Holland’s mouth tightened. “Do not think of them.”

“You wanted me to, once.”

“I was wrong,” he said simply. “Those worlds have brought ours nothing but strife. Besides, power is not a parcel to be carried home, and so long as the walls stand, and the doors are shut fast, magic will not flow between.” He touched her arm, fingers ghosting hers as they tied the clean bandage around the fresh cuts. “What good does it do, to covet what you cannot have? I have watched kings and queens ruin themselves for less. No,” he said softly. “Let us tend our own flame, and trust that in time, the heat will be enough.”

She studied the place where his hand hovered on her skin, and swore she could feel its weight.



* * *



ONE YEAR AGO

There was a room behind the altar.

Kosika had spent so many nights in the alcove, studying the statue of Holland Vosijk while Serak told her tales, and yet she’d forgotten that the recess stood in a tower identical to hers, and that, behind it, there was a door. She’d forgotten—until one night the candlelight caught on the wood behind the statue, and ever since it was all Kosika could think of, that door, and where it led.

But she knew, of course.

Even before Kosika stole up the tower steps one stormy afternoon, as rain battered the castle walls. Even before she ducked into the alcove, slipped into the narrow gap between the altar and the door. She knew there was only one place it could lead.

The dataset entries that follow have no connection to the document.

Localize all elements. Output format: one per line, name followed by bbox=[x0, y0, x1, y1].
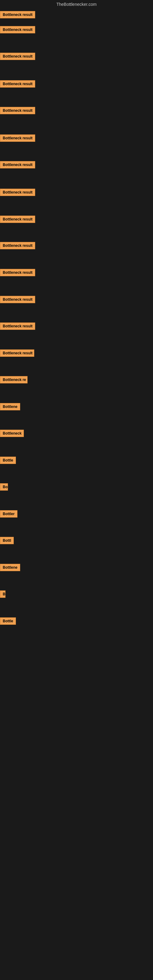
bottleneck-result-label: Bottle bbox=[0, 457, 16, 464]
bottleneck-result-row: B bbox=[0, 590, 5, 599]
bottleneck-result-label: Bottle bbox=[0, 617, 16, 625]
bottleneck-result-label: Bottleneck result bbox=[0, 189, 35, 196]
bottleneck-result-row: Bottle bbox=[0, 457, 16, 465]
bottleneck-result-row: Bottleneck result bbox=[0, 11, 35, 20]
bottleneck-result-row: Bottlene bbox=[0, 564, 20, 573]
bottleneck-result-row: Bottleneck re bbox=[0, 376, 27, 385]
bottleneck-result-label: Bottleneck result bbox=[0, 242, 35, 249]
bottleneck-result-label: Bottl bbox=[0, 537, 14, 544]
bottleneck-result-label: Bottleneck result bbox=[0, 269, 35, 276]
bottleneck-result-row: Bottleneck result bbox=[0, 242, 35, 250]
bottleneck-result-label: Bottleneck result bbox=[0, 296, 35, 303]
bottleneck-result-label: Bottler bbox=[0, 510, 18, 517]
bottleneck-result-row: Bottleneck result bbox=[0, 296, 35, 304]
bottleneck-result-label: Bottleneck result bbox=[0, 107, 35, 114]
bottleneck-result-label: Bottleneck bbox=[0, 430, 24, 437]
bottleneck-result-row: Bottleneck result bbox=[0, 107, 35, 115]
bottleneck-result-label: Bottleneck result bbox=[0, 52, 35, 60]
bottleneck-result-label: Bottleneck result bbox=[0, 26, 35, 33]
bottleneck-result-row: Bottle bbox=[0, 617, 16, 626]
bottleneck-result-row: Bottleneck result bbox=[0, 323, 35, 331]
bottleneck-result-label: Bottlene bbox=[0, 564, 20, 571]
bottleneck-result-row: Bottlene bbox=[0, 403, 20, 412]
bottleneck-result-row: Bottl bbox=[0, 537, 14, 546]
bottleneck-result-row: Bottleneck result bbox=[0, 134, 35, 143]
bottleneck-result-row: Bo bbox=[0, 483, 8, 492]
bottleneck-result-label: Bo bbox=[0, 483, 8, 491]
bottleneck-result-label: Bottleneck result bbox=[0, 216, 35, 223]
bottleneck-result-row: Bottleneck result bbox=[0, 26, 35, 35]
bottleneck-result-label: B bbox=[0, 590, 5, 598]
bottleneck-result-row: Bottleneck result bbox=[0, 80, 35, 89]
bottleneck-result-label: Bottleneck result bbox=[0, 11, 35, 18]
bottleneck-result-row: Bottleneck result bbox=[0, 161, 35, 170]
bottleneck-result-row: Bottler bbox=[0, 510, 18, 519]
bottleneck-result-row: Bottleneck bbox=[0, 430, 24, 438]
bottleneck-result-row: Bottleneck result bbox=[0, 269, 35, 277]
bottleneck-result-label: Bottleneck re bbox=[0, 376, 27, 383]
site-title: TheBottlenecker.com bbox=[0, 0, 153, 9]
bottleneck-result-label: Bottleneck result bbox=[0, 161, 35, 169]
bottleneck-result-row: Bottleneck result bbox=[0, 52, 35, 61]
bottleneck-result-row: Bottleneck result bbox=[0, 350, 34, 358]
bottleneck-result-row: Bottleneck result bbox=[0, 189, 35, 197]
bottleneck-result-label: Bottleneck result bbox=[0, 134, 35, 142]
bottleneck-result-label: Bottleneck result bbox=[0, 350, 34, 357]
bottleneck-result-label: Bottleneck result bbox=[0, 80, 35, 88]
bottleneck-result-row: Bottleneck result bbox=[0, 216, 35, 224]
bottleneck-result-label: Bottlene bbox=[0, 403, 20, 410]
bottleneck-result-label: Bottleneck result bbox=[0, 323, 35, 330]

To the last king’s chamber.

Holland’s room.

She held her breath, and turned the handle, but the door held firm, didn’t so much as jostle in a lock. Which meant it had been sealed somehow. Like a tomb. Kosika shoved her hand in her pocket, felt the triangle of steel she kept there, the size and shape of an arrowhead. She pressed her thumb to the tip until it broke the skin, blood welling as she pressed her hand to the wood.

The words hummed in her head before she said them.

“As Orense.”

Open.

The door groaned under her hand like a tree in a storm, the splinter of wood and drag of metal. The sound echoed down the tower stairs, and she hissed, waiting a moment to see if anyone would come (there were still times she felt like a child stealing through someone else’s house), but no one did, and this time, when Kosika pushed against the door, it swung open. She glanced back once over her shoulder, and stepped into the dark.

The windows were shuttered, and only weak light spilled in from the alcove behind her, not enough to see by. But it glanced off the dark metal of a candelabra at the far side of the chamber. Kosika flexed her hand, and the tapers lit.

She looked around.

Holland Vosijk’s room appeared untouched. The space itself was a mirror of her own, the same curved walls, the same vaulted ceiling, the same vast bed, but a film of dust lay over everything, an echo of the pale patina that had clung to London for so many years like frost.